While a range of 15–20 illegal moose taken in a year is not unheard of, and the department even saw as many as 32 a number of years ago, Spraker said 42 illegal moose is unusual.
“With some understanding of how to judge a moose, it’s not difficult to determine whether its legal or not,” he said. “Hunters just need to take their time and look them over carefully, and let the moose move so you can look at it at different angles and so forth.”
The workshop will address techniques for making sure a moose is legal before taking it. While hunters don’t intend to take illegal moose, it’s easy to make mistakes when hunting in dim light at dawn and dusk, Spraker said.
“The most often heard is, “I hurried,” (or) “I didn’t take a second look,” he said.

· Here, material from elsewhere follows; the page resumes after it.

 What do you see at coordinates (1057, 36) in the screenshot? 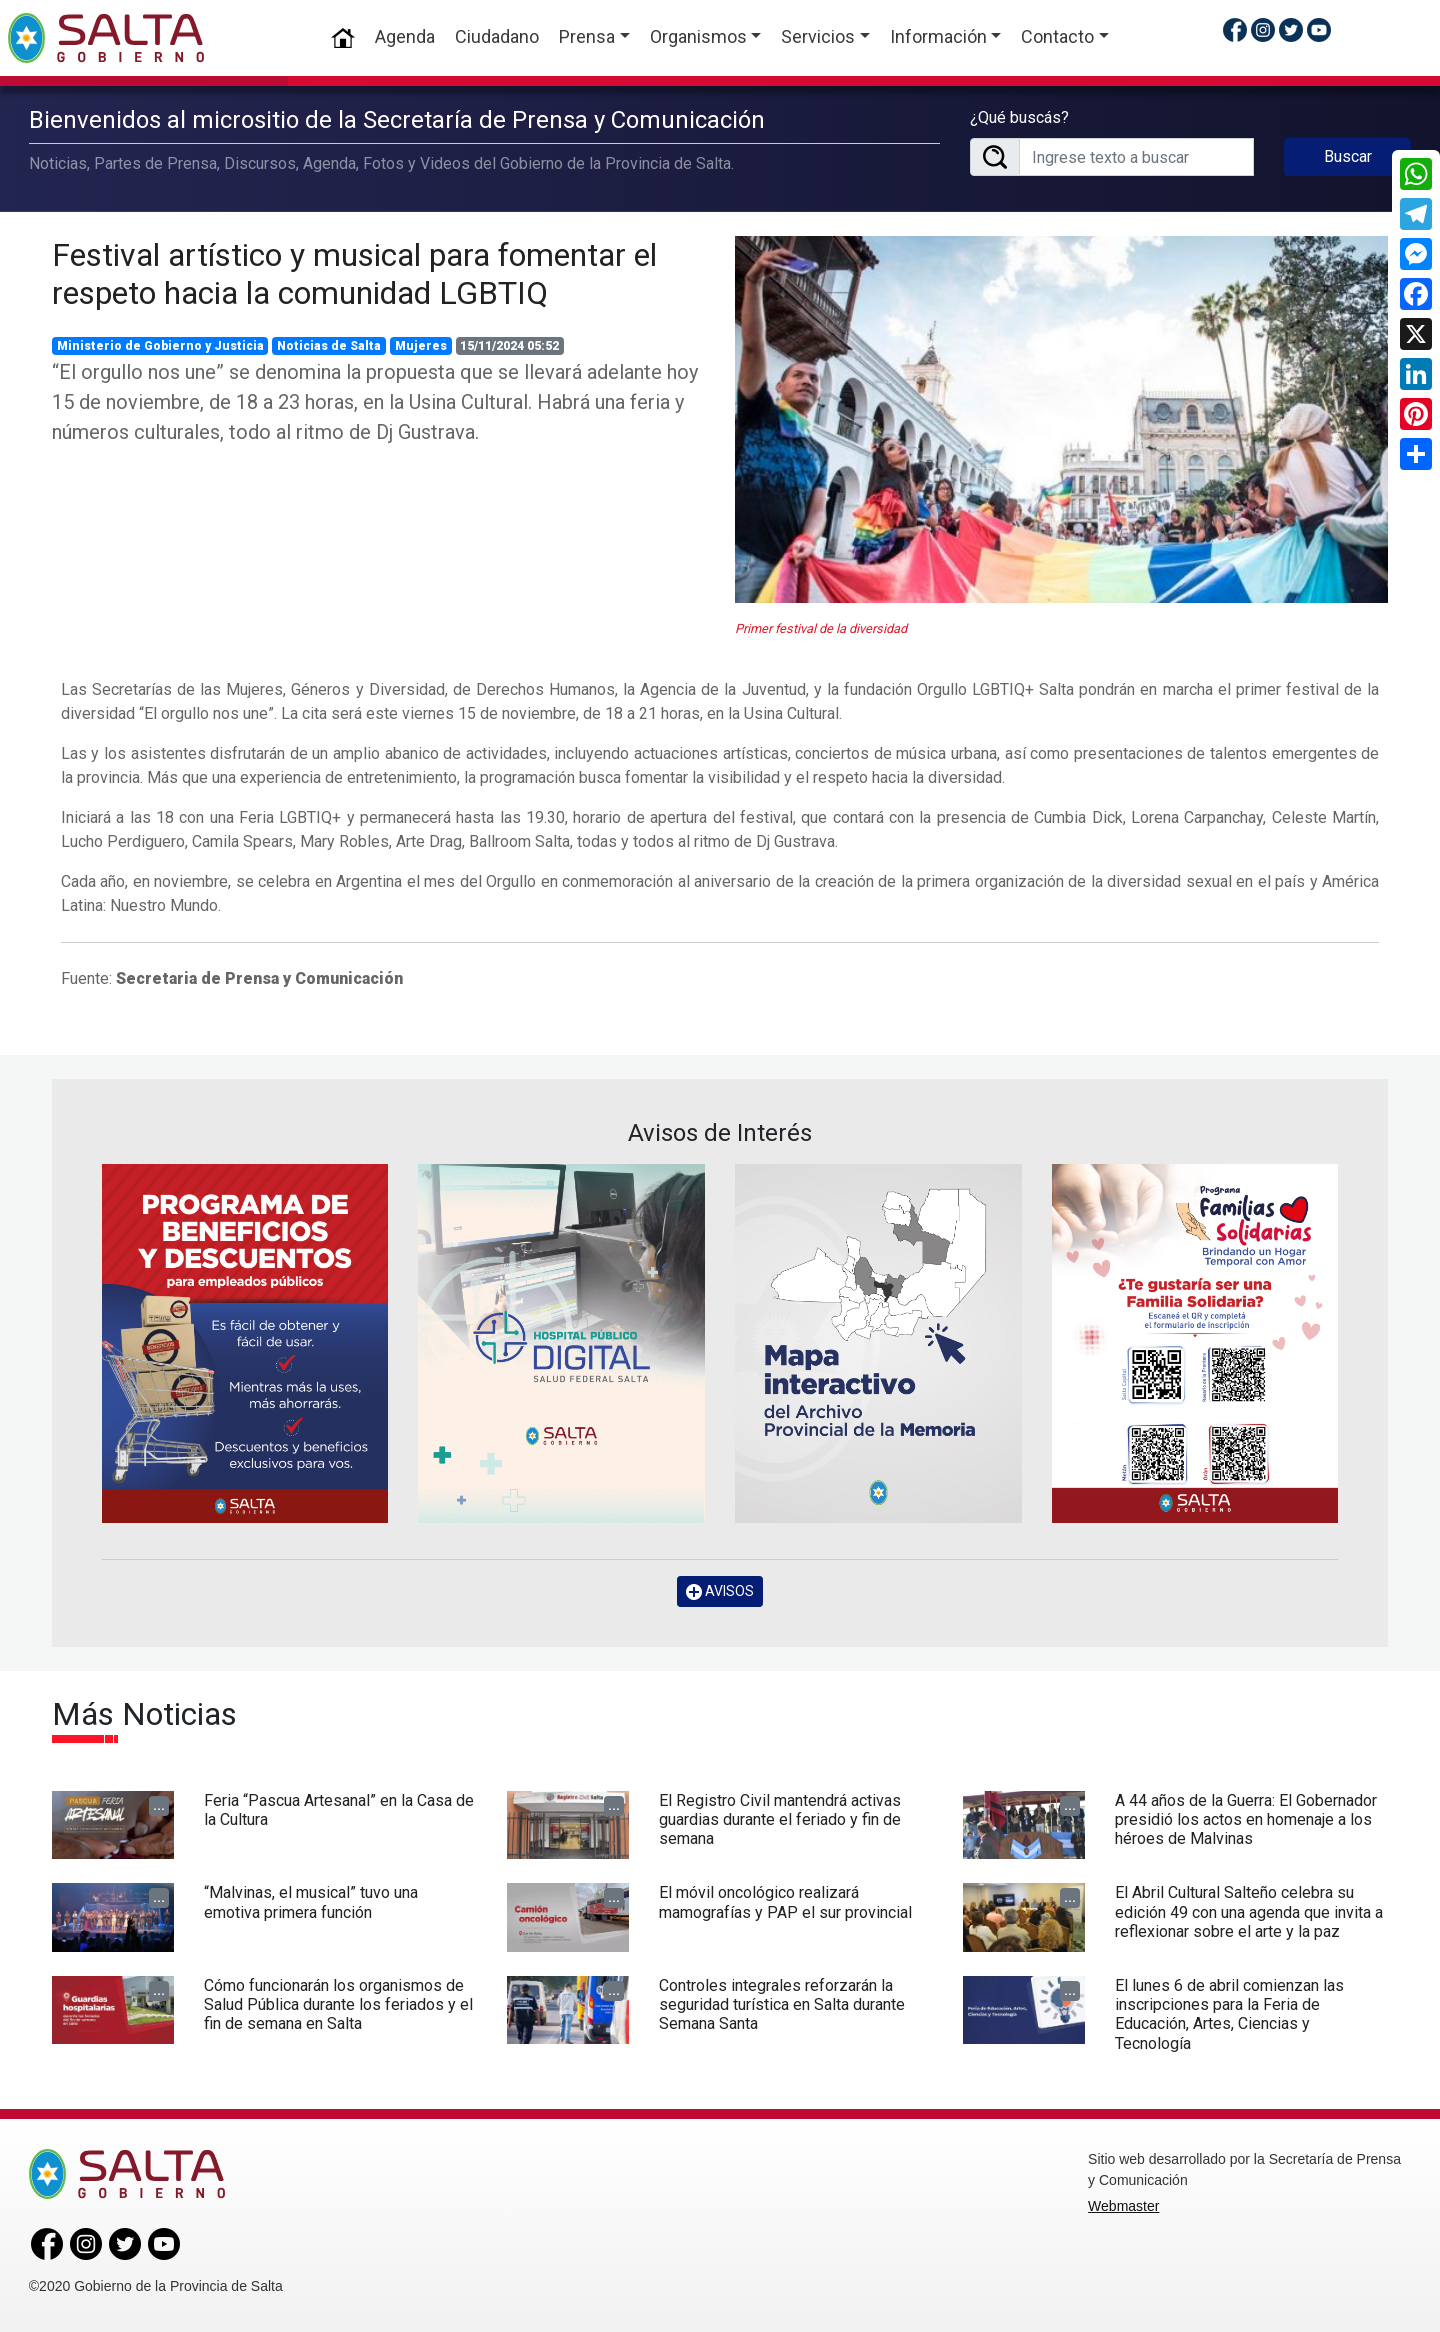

In addition, topics like bear hunting, field dressing big game animals, good equipment to have along for a hunt, meat care and hunting ethics will be addressed at the workshop. Spraker said he hopes for a good turnout that includes women and young hunters, as hunting tends to be more of a family affair in Alaska.
Spraker will also address new regulations that have been adopted for big game hunting. In addition to pushing back the start date for the regular and archery-only moose seasons, the Board of Game has made some additional changes Spraker said he will go over with hunters.
“Hopefully it’ll be a good showing and people will go away with some new tips,” he said.